1. They don’t know what a Zoigl is and ask someone at the brewery about it or Google it because we all have phones and no health care.
2. They know what a Zoigl is (probably 1% of people) and also know that they are in Portland and not old-timey Germany.

You can say that it is not an authentic Zoigl and you can go to the ends of the earth educating people about what a Zoigl actually is but to get your ass chafed because it is called that just shows that dogma holds more sway in your life than the actual beer.

This world needs more people with slower fuses.

Peel the Label is an occasional series where I opine about the big picture of craft beer and blogging without photos, videos or links.

Zoigl beer

Here’s another funny beer style for you to try to pronounce

ZOIGLBIER

Say it five times fast…
“Tzoy-gel-beer” (“oy” as in “boy” and “gel” as in the last syllable of “bagel”)

It is harder to drink it than to say it. Here is the dictionary description… “Zoiglbier is a fresher more sparkly form of a Kellerbier but brewed from more highly kilned malt, which gives the beer a slightly darker, deep amber, color. It is also less hop-accented. Its alcohol content by volume is usually below 5%. The name Zoiglbier stems from “Zoigl,” the Franconian vernacular for “sign.” In Franconian home brewing, a Zoigl was a six-pointed blue-white star, shaped from two triangles similar to a Star of David. The star was made from wooden slats. In the center was a cutout of a beer mug or a pine branch. In the feudal system of the 13th and 14th centuries, every Bavarian home- and landowner in the region north of the River Danube also automatically owned the right to brew beer, and these medieval burghers and farmers used to hang the Zoigl in front of their doors wheneverthey had homebrew ready to drink. The Zoigl was in invitation to their neighbors to come over and have a few. These early burgher-brewers often also made their Zoiglbier in communal brew houses…a natural precursor to the brew’s communal consumption under the Zoigl.

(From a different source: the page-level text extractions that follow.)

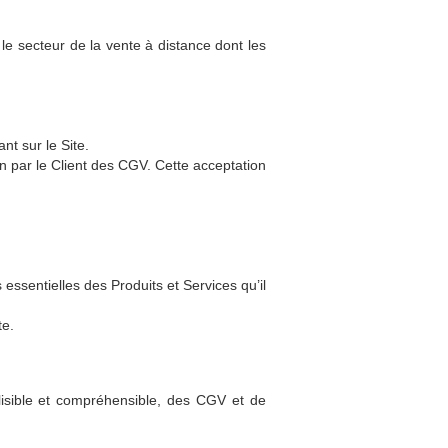
 le secteur de la vente à distance dont les
t sur le Site.
on par le Client des CGV. Cette acceptation
ssentielles des Produits et Services qu’il
te.
isible et compréhensible, des CGV et de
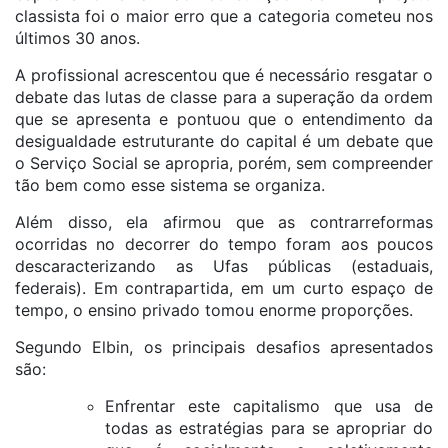
classista foi o maior erro que a categoria cometeu nos
últimos 30 anos.
A profissional acrescentou que é necessário resgatar o
debate das lutas de classe para a superação da ordem
que se apresenta e pontuou que o entendimento da
desigualdade estruturante do capital é um debate que
o Serviço Social se apropria, porém, sem compreender
tão bem como esse sistema se organiza.
Além disso, ela afirmou que as contrarreformas
ocorridas no decorrer do tempo foram aos poucos
descaracterizando as Ufas públicas (estaduais,
federais). Em contrapartida, em um curto espaço de
tempo, o ensino privado tomou enorme proporções.
Segundo Elbin, os principais desafios apresentados
são:
Enfrentar este capitalismo que usa de
todas as estratégias para se apropriar do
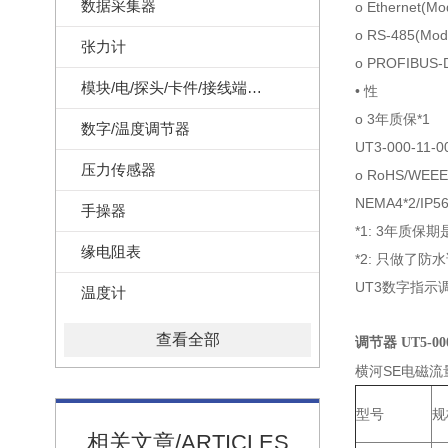
数据采集器
o Ethernet(M
o RS-485(M
张力计
o PROFIBUS
模块/电/探头/卡件/接线端子/记录纸
• 性
o 3年质保*1
数字/温度调节器
UT3-000-
压力传感器
o RoHS/WEE
NEMA4*2/IP
手操器
*1: 3年质保
缘电阻表
*2: 只做了防
UT3数字指示调
温度计
查看全部
调节器 UT5-00
横河SE电磁流
型号
规
相关文章/ARTICLES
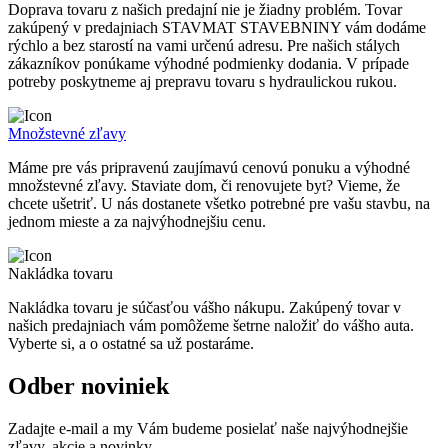
Doprava tovaru z našich predajní nie je žiadny problém. Tovar
zakúpený v predajniach STAVMAT STAVEBNINY vám dodáme
rýchlo a bez starostí na vami určenú adresu. Pre našich stálych
zákazníkov ponúkame výhodné podmienky dodania. V prípade
potreby poskytneme aj prepravu tovaru s hydraulickou rukou.
Množstevné zľavy
Máme pre vás pripravenú zaujímavú cenovú ponuku a výhodné
množstevné zľavy. Staviate dom, či renovujete byt? Vieme, že
chcete ušetriť. U nás dostanete všetko potrebné pre vašu stavbu, na
jednom mieste a za najvýhodnejšiu cenu.
Nakládka tovaru
Nakládka tovaru je súčasťou vášho nákupu. Zakúpený tovar v
našich predajniach vám pomôžeme šetrne naložiť do vášho auta.
Vyberte si, a o ostatné sa už postaráme.
Odber noviniek
Zadajte e-mail a my Vám budeme posielať naše najvýhodnejšie
zľavy, akcie a novinky.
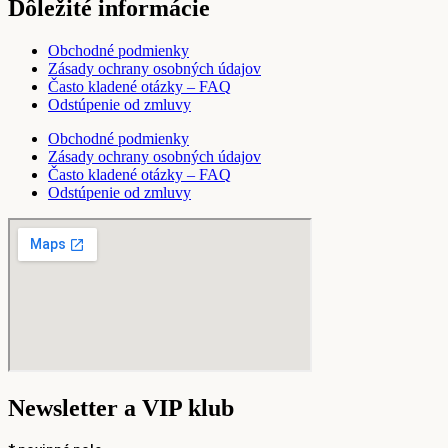
Dôležité informácie
Obchodné podmienky
Zásady ochrany osobných údajov
Často kladené otázky – FAQ
Odstúpenie od zmluvy
Obchodné podmienky
Zásady ochrany osobných údajov
Často kladené otázky – FAQ
Odstúpenie od zmluvy
Newsletter a VIP klub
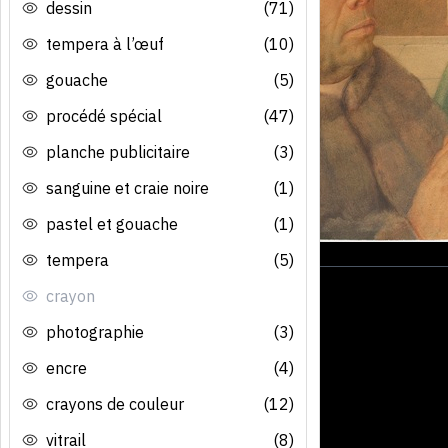
dessin
(71)
tempera à l’œuf
(10)
gouache
(5)
procédé spécial
(47)
planche publicitaire
(3)
sanguine et craie noire
(1)
pastel et gouache
(1)
tempera
(5)
crayon
photographie
(3)
encre
(4)
crayons de couleur
(12)
vitrail
(8)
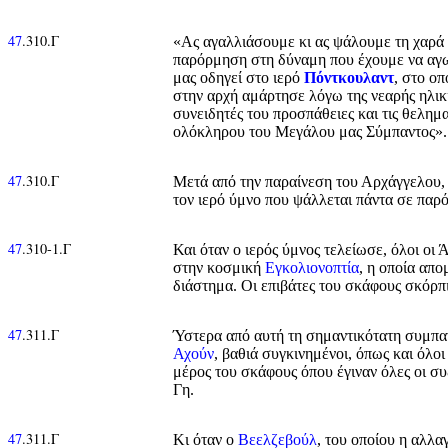
47
.310.Γ
«Ας αγαλλιάσουμε κι ας ψάλουμε τη χαρά 
παρόρμηση στη δύναμη που έχουμε να αγων
μας οδηγεί στο ιερό
Πόντκουλαντ
, στο ο
στην αρχή αμάρτησε λόγω της νεαρής ηλικία
συνειδητές του προσπάθειες και τις θελημα
ολόκληρου του Μεγάλου μας Σύμπαντος».
47
.310.Γ
Μετά από την παραίνεση του Αρχάγγελου, 
τον ιερό ύμνο που ψάλλεται πάντα σε παρ
47
.310-1.Γ
Και όταν ο ιερός ύμνος τελείωσε, όλοι οι 
στην κοσμική
Εγκολιονοπτία
, η οποία απ
διάστημα. Οι επιβάτες του σκάφους σκόρπι
47
.311.Γ
Ύστερα από αυτή τη σημαντικότατη συμπαν
Αχούν
, βαθιά συγκινημένοι, όπως και όλοι
μέρος του σκάφους όπου έγιναν όλες οι συ
Γη.
47
.311.Γ
Κι όταν ο
Βεελζεβούλ
, του οποίου η αλλα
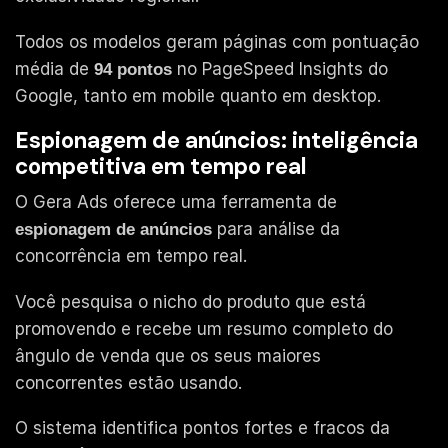
Todos os modelos geram páginas com pontuação
média de
no PageSpeed Insights do
94 pontos
Google, tanto em mobile quanto em desktop.
Espionagem de anúncios: inteligência
competitiva em tempo real
O Gera Ads oferece uma ferramenta de
para análise da
espionagem de anúncios
concorrência em tempo real.
Você pesquisa o nicho do produto que está
promovendo e recebe um resumo completo do
ângulo de venda que os seus maiores
concorrentes estão usando.
O sistema identifica pontos fortes e fracos da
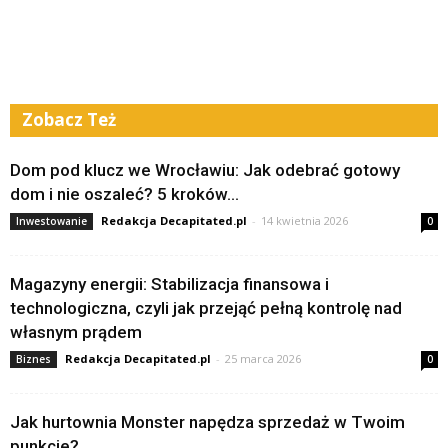
Zobacz Też
Dom pod klucz we Wrocławiu: Jak odebrać gotowy
dom i nie oszaleć? 5 kroków...
Redakcja Decapitated.pl
-
14 kwietnia 2026
Inwestowanie
0
Magazyny energii: Stabilizacja finansowa i
technologiczna, czyli jak przejąć pełną kontrolę nad
własnym prądem
Redakcja Decapitated.pl
-
25 marca 2026
Biznes
0
Jak hurtownia Monster napędza sprzedaż w Twoim
punkcie?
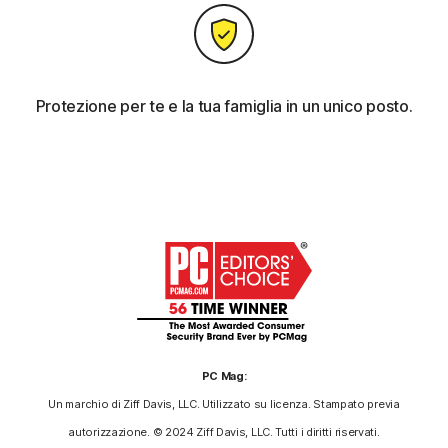
Protezione per te e la tua famiglia in un unico posto.
PC Mag:
Un marchio di Ziff Davis, LLC. Utilizzato su licenza. Stampato previa
autorizzazione. © 2024 Ziff Davis, LLC. Tutti i diritti riservati.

One triangle of the Zoigl symbolized the three “elements” involved in brewing: fire, water and air; the other symbolized the three “ingredients” used in brewing: malt, hops and water. The function of yeast had not yet been discovered in the Middle Ages. Rather yeast was considered a byproduct of fermentation, known as “stuff” (“Zeug” in German) to be discarded.

Nowadays, Zoiglbier is brewed exclusively with noble hops from the Hallertau region of Bavaria (slightly north of the Danube). Like Kellerbier, Zoiglbier is unfiltered, unpasteurized, uncapped (“ungespundet”), and low in carbonation; but unlike Kellerbier, it is aged for only of few weeks, before it is served. It tends to have a shorter shelflife than Kellerbier and is generally not sold outside Bavaria. Several breweries nowadays package their Zoiglbier in bottles and kegs, in which case the beer tends to be slightly carbonated.”